◆ EXERCISE DESCRIPTION
The full set of lines below has to be duplicated exactly, with no picture kept.

◆ DATASET RECORDS
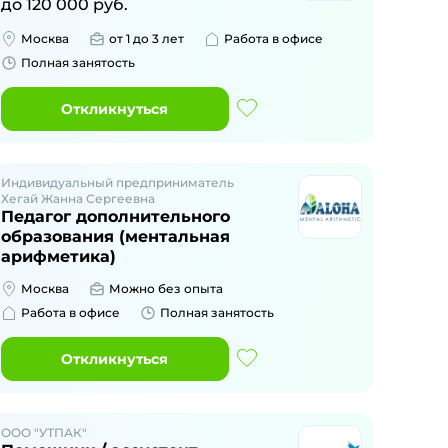
до
120 000
руб.
Москва
от 1 до 3 лет
Работа в офисе
Полная занятость
Откликнуться
Индивидуальный предприниматель
Хегай Жанна Сергеевна
Педагог дополнительного
образования (ментальная
арифметика)
Москва
Можно без опыта
Работа в офисе
Полная занятость
Откликнуться
ООО "УТПАК"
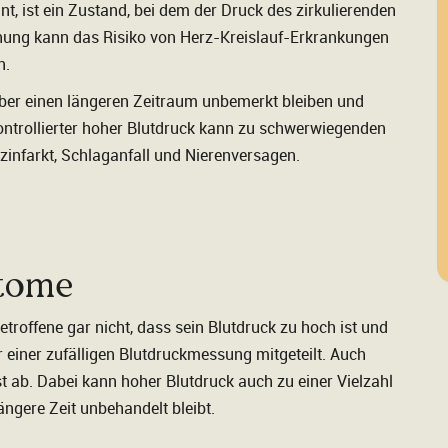
t, ist ein Zustand, bei dem der Druck des zirkulierenden
öhung kann das Risiko von Herz-Kreislauf-Erkrankungen
n.
ber einen längeren Zeitraum unbemerkt bleiben und
ontrollierter hoher Blutdruck kann zu schwerwiegenden
zinfarkt, Schlaganfall und Nierenversagen.
ptome
etroffene gar nicht, dass sein Blutdruck zu hoch ist und
 einer zufälligen Blutdruckmessung mitgeteilt. Auch
 ab. Dabei kann hoher Blutdruck auch zu einer Vielzahl
ngere Zeit unbehandelt bleibt.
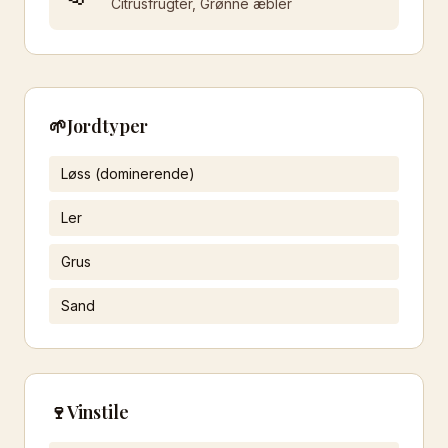
Citrusfrugter, Grønne æbler
🌱
Jordtyper
Løss (dominerende)
Ler
Grus
Sand
🍷
Vinstile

◆ TASK SOLUTION
до
120 000
руб.
Москва
от 1 до 3 лет
Работа в офисе
Полная занятость
Откликнуться
Индивидуальный предприниматель
Хегай Жанна Сергеевна
Педагог дополнительного
образования (ментальная
арифметика)
Москва
Можно без опыта
Работа в офисе
Полная занятость
Откликнуться
ООО "УТПАК"
t, ist ein Zustand, bei dem der Druck des zirkulierenden
öhung kann das Risiko von Herz-Kreislauf-Erkrankungen
n.
ber einen längeren Zeitraum unbemerkt bleiben und
ontrollierter hoher Blutdruck kann zu schwerwiegenden
zinfarkt, Schlaganfall und Nierenversagen.
ptome
etroffene gar nicht, dass sein Blutdruck zu hoch ist und
 einer zufälligen Blutdruckmessung mitgeteilt. Auch
 ab. Dabei kann hoher Blutdruck auch zu einer Vielzahl
ngere Zeit unbehandelt bleibt.
Citrusfrugter, Grønne æbler
🌱
Jordtyper
Løss (dominerende)
Ler
Grus
Sand
🍷
Vinstile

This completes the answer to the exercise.